* **Exercise description**
All of the entries below should be copied exactly as they appear.

* **Data to use**
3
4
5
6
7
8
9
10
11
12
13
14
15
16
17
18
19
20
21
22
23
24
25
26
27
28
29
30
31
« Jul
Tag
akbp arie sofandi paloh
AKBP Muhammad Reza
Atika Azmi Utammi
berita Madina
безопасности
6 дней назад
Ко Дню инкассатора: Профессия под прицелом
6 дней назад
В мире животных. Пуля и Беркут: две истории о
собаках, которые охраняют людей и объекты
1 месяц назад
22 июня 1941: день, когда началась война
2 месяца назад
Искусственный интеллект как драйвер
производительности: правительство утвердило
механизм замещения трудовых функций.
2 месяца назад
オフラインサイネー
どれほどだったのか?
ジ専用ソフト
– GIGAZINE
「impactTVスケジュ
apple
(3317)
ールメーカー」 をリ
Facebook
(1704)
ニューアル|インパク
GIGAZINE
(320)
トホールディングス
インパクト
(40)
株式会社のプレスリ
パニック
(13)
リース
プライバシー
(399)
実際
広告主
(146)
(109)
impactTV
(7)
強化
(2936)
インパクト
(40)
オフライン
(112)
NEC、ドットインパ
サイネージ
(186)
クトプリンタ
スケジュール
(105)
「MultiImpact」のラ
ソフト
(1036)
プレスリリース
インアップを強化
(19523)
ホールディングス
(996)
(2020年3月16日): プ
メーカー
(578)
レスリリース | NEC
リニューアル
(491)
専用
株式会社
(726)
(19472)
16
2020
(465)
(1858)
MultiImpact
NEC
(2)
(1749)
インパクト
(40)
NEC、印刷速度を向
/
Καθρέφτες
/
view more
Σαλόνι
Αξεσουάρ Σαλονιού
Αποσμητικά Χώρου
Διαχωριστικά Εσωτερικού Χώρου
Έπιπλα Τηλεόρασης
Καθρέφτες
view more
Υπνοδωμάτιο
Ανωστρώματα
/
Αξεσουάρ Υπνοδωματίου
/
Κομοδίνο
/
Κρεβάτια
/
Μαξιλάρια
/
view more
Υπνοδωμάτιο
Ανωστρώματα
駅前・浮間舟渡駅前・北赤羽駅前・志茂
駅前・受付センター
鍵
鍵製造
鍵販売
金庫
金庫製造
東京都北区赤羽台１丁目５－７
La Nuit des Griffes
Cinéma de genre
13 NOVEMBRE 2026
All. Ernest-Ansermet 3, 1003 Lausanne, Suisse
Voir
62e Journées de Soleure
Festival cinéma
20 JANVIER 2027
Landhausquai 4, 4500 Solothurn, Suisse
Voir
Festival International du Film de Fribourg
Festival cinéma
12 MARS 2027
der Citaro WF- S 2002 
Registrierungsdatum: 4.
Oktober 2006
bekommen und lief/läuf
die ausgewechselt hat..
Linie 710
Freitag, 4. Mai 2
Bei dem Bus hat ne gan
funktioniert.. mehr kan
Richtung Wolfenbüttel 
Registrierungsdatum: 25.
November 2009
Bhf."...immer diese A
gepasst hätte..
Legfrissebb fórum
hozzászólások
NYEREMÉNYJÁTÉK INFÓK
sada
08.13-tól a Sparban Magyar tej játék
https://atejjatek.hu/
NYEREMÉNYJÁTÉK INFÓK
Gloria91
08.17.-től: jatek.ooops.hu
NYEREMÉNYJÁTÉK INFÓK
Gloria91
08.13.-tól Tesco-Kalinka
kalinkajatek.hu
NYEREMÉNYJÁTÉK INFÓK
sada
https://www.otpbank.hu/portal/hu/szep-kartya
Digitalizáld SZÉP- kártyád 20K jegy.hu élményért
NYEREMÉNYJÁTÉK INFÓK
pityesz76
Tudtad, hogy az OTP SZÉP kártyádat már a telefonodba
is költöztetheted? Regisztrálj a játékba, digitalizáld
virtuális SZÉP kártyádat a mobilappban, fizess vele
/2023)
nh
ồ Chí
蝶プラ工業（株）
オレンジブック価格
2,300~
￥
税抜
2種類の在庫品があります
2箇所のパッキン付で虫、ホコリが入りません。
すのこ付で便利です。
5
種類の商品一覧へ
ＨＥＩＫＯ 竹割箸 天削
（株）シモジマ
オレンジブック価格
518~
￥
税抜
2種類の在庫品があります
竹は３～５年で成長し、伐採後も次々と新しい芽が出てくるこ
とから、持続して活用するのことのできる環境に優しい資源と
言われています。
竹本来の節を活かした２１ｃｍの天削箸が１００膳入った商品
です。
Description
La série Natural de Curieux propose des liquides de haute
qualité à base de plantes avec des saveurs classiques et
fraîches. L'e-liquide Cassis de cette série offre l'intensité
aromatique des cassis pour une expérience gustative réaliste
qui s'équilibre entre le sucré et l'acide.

* **Answer to the exercise**
3
4
5
6
7
8
9
10
11
12
13
14
15
16
17
18
19
20
21
22
23
24
25
26
27
28
29
30
31
« Jul
Tag
akbp arie sofandi paloh
AKBP Muhammad Reza
Atika Azmi Utammi
berita Madina
безопасности
6 дней назад
Ко Дню инкассатора: Профессия под прицелом
6 дней назад
В мире животных. Пуля и Беркут: две истории о
собаках, которые охраняют людей и объекты
1 месяц назад
22 июня 1941: день, когда началась война
2 месяца назад
Искусственный интеллект как драйвер
производительности: правительство утвердило
механизм замещения трудовых функций.
2 месяца назад
オフラインサイネー
どれほどだったのか?
ジ専用ソフト
– GIGAZINE
「impactTVスケジュ
apple
(3317)
ールメーカー」 をリ
Facebook
(1704)
ニューアル|インパク
GIGAZINE
(320)
トホールディングス
インパクト
(40)
株式会社のプレスリ
パニック
(13)
リース
プライバシー
(399)
実際
広告主
(146)
(109)
impactTV
(7)
強化
(2936)
インパクト
(40)
オフライン
(112)
NEC、ドットインパ
サイネージ
(186)
クトプリンタ
スケジュール
(105)
「MultiImpact」のラ
ソフト
(1036)
プレスリリース
インアップを強化
(19523)
ホールディングス
(996)
(2020年3月16日): プ
メーカー
(578)
レスリリース | NEC
リニューアル
(491)
専用
株式会社
(726)
(19472)
16
2020
(465)
(1858)
MultiImpact
NEC
(2)
(1749)
インパクト
(40)
NEC、印刷速度を向
/
Καθρέφτες
/
view more
Σαλόνι
Αξεσουάρ Σαλονιού
Αποσμητικά Χώρου
Διαχωριστικά Εσωτερικού Χώρου
Έπιπλα Τηλεόρασης
Καθρέφτες
view more
Υπνοδωμάτιο
Ανωστρώματα
/
Αξεσουάρ Υπνοδωματίου
/
Κομοδίνο
/
Κρεβάτια
/
Μαξιλάρια
/
view more
Υπνοδωμάτιο
Ανωστρώματα
駅前・浮間舟渡駅前・北赤羽駅前・志茂
駅前・受付センター
鍵
鍵製造
鍵販売
金庫
金庫製造
東京都北区赤羽台１丁目５－７
La Nuit des Griffes
Cinéma de genre
13 NOVEMBRE 2026
All. Ernest-Ansermet 3, 1003 Lausanne, Suisse
Voir
62e Journées de Soleure
Festival cinéma
20 JANVIER 2027
Landhausquai 4, 4500 Solothurn, Suisse
Voir
Festival International du Film de Fribourg
Festival cinéma
12 MARS 2027
der Citaro WF- S 2002 
Registrierungsdatum: 4.
Oktober 2006
bekommen und lief/läuf
die ausgewechselt hat..
Linie 710
Freitag, 4. Mai 2
Bei dem Bus hat ne gan
funktioniert.. mehr kan
Richtung Wolfenbüttel 
Registrierungsdatum: 25.
November 2009
Bhf."...immer diese A
gepasst hätte..
Legfrissebb fórum
hozzászólások
NYEREMÉNYJÁTÉK INFÓK
sada
08.13-tól a Sparban Magyar tej játék
https://atejjatek.hu/
NYEREMÉNYJÁTÉK INFÓK
Gloria91
08.17.-től: jatek.ooops.hu
NYEREMÉNYJÁTÉK INFÓK
Gloria91
08.13.-tól Tesco-Kalinka
kalinkajatek.hu
NYEREMÉNYJÁTÉK INFÓK
sada
https://www.otpbank.hu/portal/hu/szep-kartya
Digitalizáld SZÉP- kártyád 20K jegy.hu élményért
NYEREMÉNYJÁTÉK INFÓK
pityesz76
Tudtad, hogy az OTP SZÉP kártyádat már a telefonodba
is költöztetheted? Regisztrálj a játékba, digitalizáld
virtuális SZÉP kártyádat a mobilappban, fizess vele
/2023)
nh
ồ Chí
蝶プラ工業（株）
オレンジブック価格
2,300~
￥
税抜
2種類の在庫品があります
2箇所のパッキン付で虫、ホコリが入りません。
すのこ付で便利です。
5
種類の商品一覧へ
ＨＥＩＫＯ 竹割箸 天削
（株）シモジマ
オレンジブック価格
518~
￥
税抜
2種類の在庫品があります
竹は３～５年で成長し、伐採後も次々と新しい芽が出てくるこ
とから、持続して活用するのことのできる環境に優しい資源と
言われています。
竹本来の節を活かした２１ｃｍの天削箸が１００膳入った商品
です。
Description
La série Natural de Curieux propose des liquides de haute
qualité à base de plantes avec des saveurs classiques et
fraîches. L'e-liquide Cassis de cette série offre l'intensité
aromatique des cassis pour une expérience gustative réaliste
qui s'équilibre entre le sucré et l'acide.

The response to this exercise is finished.